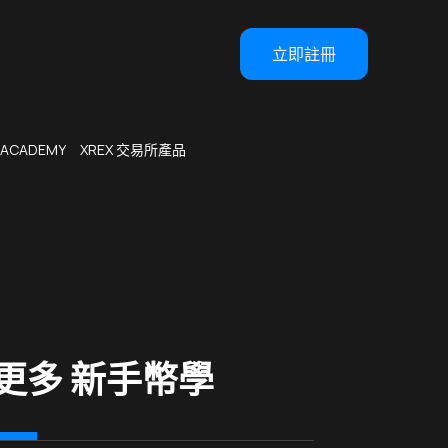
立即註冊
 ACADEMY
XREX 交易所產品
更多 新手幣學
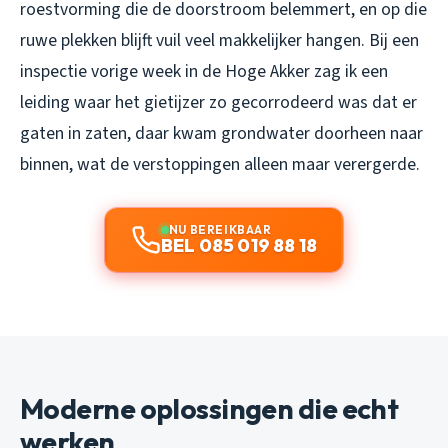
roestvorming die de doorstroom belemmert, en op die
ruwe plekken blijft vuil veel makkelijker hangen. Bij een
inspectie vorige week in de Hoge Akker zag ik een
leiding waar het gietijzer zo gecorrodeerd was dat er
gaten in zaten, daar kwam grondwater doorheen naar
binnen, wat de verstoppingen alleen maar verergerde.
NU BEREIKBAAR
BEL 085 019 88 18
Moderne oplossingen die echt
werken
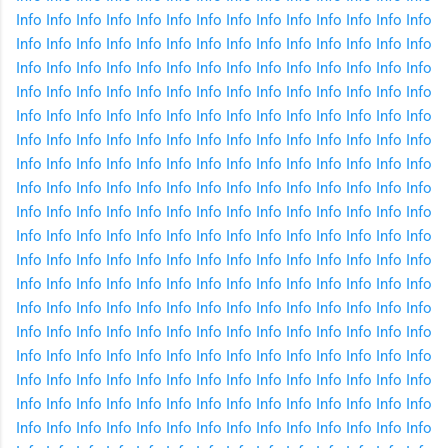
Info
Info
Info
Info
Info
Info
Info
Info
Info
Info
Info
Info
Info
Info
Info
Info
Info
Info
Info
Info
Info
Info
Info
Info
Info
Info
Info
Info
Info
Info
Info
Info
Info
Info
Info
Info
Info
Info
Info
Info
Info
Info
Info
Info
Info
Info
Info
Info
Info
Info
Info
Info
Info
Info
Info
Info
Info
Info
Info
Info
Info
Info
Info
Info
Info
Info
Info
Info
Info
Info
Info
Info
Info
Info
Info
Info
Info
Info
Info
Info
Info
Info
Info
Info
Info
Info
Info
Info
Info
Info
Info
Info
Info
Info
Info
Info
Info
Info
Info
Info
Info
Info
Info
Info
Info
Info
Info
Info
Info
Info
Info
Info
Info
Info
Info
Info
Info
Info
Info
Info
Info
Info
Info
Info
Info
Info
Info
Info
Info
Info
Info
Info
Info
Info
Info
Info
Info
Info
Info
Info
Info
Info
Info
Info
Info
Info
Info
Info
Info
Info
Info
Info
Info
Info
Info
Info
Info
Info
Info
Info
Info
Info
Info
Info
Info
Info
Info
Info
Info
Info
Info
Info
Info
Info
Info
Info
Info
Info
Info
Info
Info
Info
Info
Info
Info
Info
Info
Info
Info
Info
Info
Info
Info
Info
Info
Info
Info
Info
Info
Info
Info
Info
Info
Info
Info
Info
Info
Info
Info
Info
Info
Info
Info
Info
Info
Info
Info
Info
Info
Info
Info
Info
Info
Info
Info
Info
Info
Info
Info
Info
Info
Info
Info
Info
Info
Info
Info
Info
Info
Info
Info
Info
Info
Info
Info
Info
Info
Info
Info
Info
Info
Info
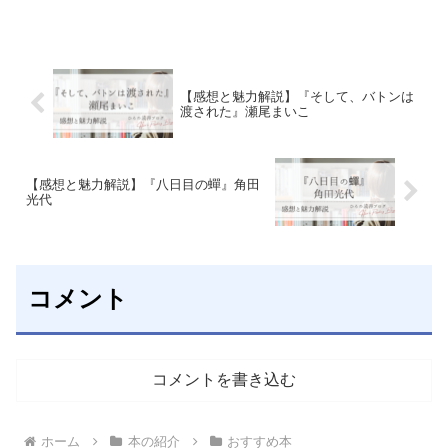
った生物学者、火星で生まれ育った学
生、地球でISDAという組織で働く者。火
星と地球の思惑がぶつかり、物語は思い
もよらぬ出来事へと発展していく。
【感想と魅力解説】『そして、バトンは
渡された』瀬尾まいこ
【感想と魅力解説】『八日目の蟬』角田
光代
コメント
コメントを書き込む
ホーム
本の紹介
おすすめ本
■ ■ ■ ■ ■ ■ ■
▶ What is required: These entries are to be printed again word for word, except for the pictures.

▶ Result of the task:
立即註冊
 ACADEMY
XREX 交易所產品
更多 新手幣學
roestvorming die de doorstroom belemmert, en op die
ruwe plekken blijft vuil veel makkelijker hangen. Bij een
inspectie vorige week in de Hoge Akker zag ik een
leiding waar het gietijzer zo gecorrodeerd was dat er
gaten in zaten, daar kwam grondwater doorheen naar
binnen, wat de verstoppingen alleen maar verergerde.
NU BEREIKBAAR
BEL 085 019 88 18
Moderne oplossingen die echt
werken
Info
Info
Info
Info
Info
Info
Info
Info
Info
Info
Info
Info
Info
Info
Info
Info
Info
Info
Info
Info
Info
Info
Info
Info
Info
Info
Info
Info
Info
Info
Info
Info
Info
Info
Info
Info
Info
Info
Info
Info
Info
Info
Info
Info
Info
Info
Info
Info
Info
Info
Info
Info
Info
Info
Info
Info
Info
Info
Info
Info
Info
Info
Info
Info
Info
Info
Info
Info
Info
Info
Info
Info
Info
Info
Info
Info
Info
Info
Info
Info
Info
Info
Info
Info
Info
Info
Info
Info
Info
Info
Info
Info
Info
Info
Info
Info
Info
Info
Info
Info
Info
Info
Info
Info
Info
Info
Info
Info
Info
Info
Info
Info
Info
Info
Info
Info
Info
Info
Info
Info
Info
Info
Info
Info
Info
Info
Info
Info
Info
Info
Info
Info
Info
Info
Info
Info
Info
Info
Info
Info
Info
Info
Info
Info
Info
Info
Info
Info
Info
Info
Info
Info
Info
Info
Info
Info
Info
Info
Info
Info
Info
Info
Info
Info
Info
Info
Info
Info
Info
Info
Info
Info
Info
Info
Info
Info
Info
Info
Info
Info
Info
Info
Info
Info
Info
Info
Info
Info
Info
Info
Info
Info
Info
Info
Info
Info
Info
Info
Info
Info
Info
Info
Info
Info
Info
Info
Info
Info
Info
Info
Info
Info
Info
Info
Info
Info
Info
Info
Info
Info
Info
Info
Info
Info
Info
Info
Info
Info
Info
Info
Info
Info
Info
Info
Info
Info
Info
Info
Info
Info
Info
Info
Info
Info
Info
Info
Info
Info
Info
Info
Info
Info
った生物学者、火星で生まれ育った学
生、地球でISDAという組織で働く者。火
星と地球の思惑がぶつかり、物語は思い
もよらぬ出来事へと発展していく。
【感想と魅力解説】『そして、バトンは
渡された』瀬尾まいこ
【感想と魅力解説】『八日目の蟬』角田
光代
コメント
コメントを書き込む
ホーム
本の紹介
おすすめ本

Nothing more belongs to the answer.